Speed Up Spark Dataset Writes using python's ThreadPoolExecutor

TL;DR

When dealing with large-scale ML outputs, writing results back to storage often becomes the bottleneck. Spark provides efficient distributed computation, but once you’ve materialized results into a single DataFrame, persisting them back to Parquet can still take a significant amount of time. This blog showcases how to split a massive Spark DataFrame into parallel threads to overcome IO-bound computation.

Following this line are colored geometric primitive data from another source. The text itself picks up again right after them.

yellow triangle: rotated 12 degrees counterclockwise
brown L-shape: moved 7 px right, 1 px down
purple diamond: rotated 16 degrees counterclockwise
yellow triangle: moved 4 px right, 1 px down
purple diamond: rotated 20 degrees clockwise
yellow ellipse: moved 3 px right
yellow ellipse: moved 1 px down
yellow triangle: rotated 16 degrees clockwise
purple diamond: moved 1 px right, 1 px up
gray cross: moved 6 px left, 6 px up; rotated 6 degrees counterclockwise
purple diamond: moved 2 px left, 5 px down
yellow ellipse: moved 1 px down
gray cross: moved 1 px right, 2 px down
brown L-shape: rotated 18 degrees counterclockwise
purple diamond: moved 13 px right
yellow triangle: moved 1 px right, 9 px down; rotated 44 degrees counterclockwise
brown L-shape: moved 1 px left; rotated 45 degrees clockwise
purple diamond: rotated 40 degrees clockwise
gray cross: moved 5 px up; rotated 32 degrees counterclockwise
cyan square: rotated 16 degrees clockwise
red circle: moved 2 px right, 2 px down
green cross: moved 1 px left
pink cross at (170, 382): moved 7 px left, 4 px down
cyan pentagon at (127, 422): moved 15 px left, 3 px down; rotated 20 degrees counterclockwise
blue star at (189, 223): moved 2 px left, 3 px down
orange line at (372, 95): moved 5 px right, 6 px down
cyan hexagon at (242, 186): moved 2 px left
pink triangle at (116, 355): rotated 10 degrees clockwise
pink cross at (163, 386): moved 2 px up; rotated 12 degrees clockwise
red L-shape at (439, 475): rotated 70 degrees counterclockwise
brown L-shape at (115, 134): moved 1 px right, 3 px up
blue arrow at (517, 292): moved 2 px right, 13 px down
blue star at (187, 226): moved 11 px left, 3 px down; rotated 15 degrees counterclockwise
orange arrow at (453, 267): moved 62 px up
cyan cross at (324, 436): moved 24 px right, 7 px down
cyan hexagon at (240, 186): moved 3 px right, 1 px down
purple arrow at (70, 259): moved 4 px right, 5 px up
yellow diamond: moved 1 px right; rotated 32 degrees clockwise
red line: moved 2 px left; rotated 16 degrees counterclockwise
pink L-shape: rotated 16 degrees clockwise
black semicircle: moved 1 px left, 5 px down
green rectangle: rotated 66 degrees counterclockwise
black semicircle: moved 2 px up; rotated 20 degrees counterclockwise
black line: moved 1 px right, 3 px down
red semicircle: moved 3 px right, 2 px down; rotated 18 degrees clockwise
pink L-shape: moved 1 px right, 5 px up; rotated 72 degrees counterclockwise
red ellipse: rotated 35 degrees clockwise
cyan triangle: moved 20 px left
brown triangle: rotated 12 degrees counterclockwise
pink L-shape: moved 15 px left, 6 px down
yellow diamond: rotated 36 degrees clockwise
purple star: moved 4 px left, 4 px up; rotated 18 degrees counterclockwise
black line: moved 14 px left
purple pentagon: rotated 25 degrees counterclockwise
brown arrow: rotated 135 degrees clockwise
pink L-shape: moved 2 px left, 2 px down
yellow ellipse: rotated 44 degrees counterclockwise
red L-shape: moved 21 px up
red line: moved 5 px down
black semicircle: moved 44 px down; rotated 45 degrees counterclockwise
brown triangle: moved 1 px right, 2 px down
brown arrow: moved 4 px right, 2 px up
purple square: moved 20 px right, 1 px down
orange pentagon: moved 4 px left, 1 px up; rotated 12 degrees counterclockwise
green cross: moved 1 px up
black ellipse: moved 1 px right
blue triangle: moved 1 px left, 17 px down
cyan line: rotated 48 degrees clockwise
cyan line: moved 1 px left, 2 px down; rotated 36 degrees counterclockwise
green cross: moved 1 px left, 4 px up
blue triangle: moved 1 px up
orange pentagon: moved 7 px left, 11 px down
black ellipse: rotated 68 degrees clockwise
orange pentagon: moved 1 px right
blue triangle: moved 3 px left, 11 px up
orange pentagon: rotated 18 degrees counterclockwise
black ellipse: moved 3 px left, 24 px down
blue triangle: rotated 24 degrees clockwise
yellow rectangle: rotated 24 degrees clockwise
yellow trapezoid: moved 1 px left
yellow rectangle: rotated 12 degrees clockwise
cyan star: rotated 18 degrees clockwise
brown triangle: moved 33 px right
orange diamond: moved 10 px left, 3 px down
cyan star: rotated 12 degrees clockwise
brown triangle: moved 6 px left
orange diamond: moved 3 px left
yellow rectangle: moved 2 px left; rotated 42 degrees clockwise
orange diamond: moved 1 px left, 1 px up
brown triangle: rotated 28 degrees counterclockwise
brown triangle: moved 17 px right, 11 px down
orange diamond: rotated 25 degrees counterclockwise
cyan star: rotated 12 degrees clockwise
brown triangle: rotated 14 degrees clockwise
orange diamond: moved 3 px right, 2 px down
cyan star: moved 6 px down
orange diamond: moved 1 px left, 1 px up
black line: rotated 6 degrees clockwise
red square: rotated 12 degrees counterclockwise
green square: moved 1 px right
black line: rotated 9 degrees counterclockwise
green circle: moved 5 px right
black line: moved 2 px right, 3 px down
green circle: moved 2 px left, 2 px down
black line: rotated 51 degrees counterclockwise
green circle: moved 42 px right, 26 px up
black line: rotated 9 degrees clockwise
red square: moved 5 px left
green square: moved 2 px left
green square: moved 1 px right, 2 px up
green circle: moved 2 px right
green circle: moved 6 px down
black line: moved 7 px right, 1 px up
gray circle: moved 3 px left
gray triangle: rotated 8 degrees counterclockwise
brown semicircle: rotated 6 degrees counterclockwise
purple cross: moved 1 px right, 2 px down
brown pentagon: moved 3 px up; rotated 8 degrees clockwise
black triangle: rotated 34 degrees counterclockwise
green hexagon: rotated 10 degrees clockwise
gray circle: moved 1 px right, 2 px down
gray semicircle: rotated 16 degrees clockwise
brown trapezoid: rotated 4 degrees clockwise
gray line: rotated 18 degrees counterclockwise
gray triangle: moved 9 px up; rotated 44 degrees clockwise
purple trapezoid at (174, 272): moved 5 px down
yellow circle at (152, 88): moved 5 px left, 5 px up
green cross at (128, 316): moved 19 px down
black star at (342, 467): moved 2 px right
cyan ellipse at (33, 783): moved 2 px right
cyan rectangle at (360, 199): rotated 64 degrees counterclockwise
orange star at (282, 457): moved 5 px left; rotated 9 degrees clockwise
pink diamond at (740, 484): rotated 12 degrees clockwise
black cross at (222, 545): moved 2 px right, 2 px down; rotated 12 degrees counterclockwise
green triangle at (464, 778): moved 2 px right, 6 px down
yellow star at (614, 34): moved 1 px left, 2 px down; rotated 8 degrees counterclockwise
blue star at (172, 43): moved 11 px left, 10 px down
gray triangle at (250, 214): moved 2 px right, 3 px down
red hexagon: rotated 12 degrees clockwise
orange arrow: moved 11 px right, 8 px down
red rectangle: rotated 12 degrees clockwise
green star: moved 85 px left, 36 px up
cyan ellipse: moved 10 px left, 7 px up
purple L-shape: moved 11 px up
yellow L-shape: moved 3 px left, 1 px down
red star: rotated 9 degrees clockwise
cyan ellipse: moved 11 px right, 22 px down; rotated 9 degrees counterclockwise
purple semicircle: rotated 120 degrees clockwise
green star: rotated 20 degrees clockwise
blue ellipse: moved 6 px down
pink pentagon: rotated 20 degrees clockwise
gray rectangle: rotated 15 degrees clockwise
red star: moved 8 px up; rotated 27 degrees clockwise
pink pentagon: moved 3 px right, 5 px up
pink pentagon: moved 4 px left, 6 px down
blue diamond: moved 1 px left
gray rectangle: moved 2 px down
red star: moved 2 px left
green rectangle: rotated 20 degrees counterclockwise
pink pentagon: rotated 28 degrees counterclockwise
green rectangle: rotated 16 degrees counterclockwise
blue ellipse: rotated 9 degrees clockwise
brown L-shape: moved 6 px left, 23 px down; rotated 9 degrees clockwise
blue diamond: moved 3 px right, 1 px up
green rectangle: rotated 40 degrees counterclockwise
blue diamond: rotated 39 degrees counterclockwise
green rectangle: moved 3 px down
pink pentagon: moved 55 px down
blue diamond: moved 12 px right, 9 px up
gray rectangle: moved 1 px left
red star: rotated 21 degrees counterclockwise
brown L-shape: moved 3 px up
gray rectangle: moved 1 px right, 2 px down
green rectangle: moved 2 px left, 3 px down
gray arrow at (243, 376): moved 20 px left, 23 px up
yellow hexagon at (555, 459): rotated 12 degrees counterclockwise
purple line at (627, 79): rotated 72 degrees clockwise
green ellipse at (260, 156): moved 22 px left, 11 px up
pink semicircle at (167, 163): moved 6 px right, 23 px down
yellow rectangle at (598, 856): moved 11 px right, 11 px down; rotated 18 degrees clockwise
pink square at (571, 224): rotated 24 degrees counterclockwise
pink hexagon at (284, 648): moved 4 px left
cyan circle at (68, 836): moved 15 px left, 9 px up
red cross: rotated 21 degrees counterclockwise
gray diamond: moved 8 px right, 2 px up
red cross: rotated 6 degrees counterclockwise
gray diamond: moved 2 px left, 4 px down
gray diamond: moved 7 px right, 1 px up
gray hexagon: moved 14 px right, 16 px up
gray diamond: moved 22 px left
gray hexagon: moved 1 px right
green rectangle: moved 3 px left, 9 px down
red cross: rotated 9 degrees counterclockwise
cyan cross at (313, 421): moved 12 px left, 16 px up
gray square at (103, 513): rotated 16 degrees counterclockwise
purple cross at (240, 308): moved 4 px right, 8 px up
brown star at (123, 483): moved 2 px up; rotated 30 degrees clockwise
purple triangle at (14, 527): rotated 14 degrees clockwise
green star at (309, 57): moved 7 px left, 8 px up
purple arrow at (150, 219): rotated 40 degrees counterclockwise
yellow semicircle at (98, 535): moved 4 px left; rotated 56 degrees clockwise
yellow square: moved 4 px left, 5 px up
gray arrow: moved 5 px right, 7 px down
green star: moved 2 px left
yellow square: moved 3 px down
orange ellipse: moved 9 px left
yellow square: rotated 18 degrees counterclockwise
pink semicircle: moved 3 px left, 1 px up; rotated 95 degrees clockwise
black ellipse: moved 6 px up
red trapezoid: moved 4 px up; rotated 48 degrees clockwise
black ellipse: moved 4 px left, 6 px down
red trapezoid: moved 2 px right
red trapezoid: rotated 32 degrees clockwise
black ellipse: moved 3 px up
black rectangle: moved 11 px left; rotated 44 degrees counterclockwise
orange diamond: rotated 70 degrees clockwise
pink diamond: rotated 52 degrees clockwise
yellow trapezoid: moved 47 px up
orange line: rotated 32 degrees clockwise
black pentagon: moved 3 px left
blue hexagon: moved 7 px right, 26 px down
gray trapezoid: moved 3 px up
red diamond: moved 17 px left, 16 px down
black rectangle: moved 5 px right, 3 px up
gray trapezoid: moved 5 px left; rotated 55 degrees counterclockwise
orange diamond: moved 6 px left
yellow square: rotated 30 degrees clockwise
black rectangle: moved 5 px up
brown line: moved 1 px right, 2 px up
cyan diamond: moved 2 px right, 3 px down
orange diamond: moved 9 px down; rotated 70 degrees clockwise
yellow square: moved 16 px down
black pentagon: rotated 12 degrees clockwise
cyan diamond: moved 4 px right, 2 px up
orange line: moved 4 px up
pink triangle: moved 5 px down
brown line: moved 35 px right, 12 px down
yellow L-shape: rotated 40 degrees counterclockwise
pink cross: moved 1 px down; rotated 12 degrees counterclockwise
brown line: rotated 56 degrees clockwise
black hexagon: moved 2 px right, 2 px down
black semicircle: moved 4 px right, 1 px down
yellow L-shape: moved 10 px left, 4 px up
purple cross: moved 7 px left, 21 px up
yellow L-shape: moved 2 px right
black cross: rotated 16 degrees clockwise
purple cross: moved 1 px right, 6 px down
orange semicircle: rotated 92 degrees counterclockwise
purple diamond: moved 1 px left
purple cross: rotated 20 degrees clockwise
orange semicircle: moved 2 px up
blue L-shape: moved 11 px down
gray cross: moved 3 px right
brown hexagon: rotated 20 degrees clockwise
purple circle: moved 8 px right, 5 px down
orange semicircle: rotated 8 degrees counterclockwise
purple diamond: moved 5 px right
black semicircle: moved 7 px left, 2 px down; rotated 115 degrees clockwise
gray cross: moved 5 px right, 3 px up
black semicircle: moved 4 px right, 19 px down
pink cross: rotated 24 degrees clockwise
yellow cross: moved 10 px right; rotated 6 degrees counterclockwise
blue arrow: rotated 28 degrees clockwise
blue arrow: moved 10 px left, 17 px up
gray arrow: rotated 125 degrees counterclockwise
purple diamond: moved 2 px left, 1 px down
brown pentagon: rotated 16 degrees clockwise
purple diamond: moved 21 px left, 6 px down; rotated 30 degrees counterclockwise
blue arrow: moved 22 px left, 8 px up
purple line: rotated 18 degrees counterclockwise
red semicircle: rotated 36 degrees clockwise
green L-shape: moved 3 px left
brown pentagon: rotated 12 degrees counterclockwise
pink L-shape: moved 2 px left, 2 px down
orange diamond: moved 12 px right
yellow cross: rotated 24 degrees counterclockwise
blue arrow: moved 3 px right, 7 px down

In the previous blog article, we discussed how to split CPU-bound computation to speed up ML pipelines. Now we have a new issue: actually storing the results back quickly.

The Solution

The trick is to chunk the DataFrame and leverage Python’s ThreadPoolExecutor to parallelize writes across multiple threads. Each thread takes a chunk of rows, converts it back to a Spark DataFrame with the same schema, and writes to Parquet in append mode.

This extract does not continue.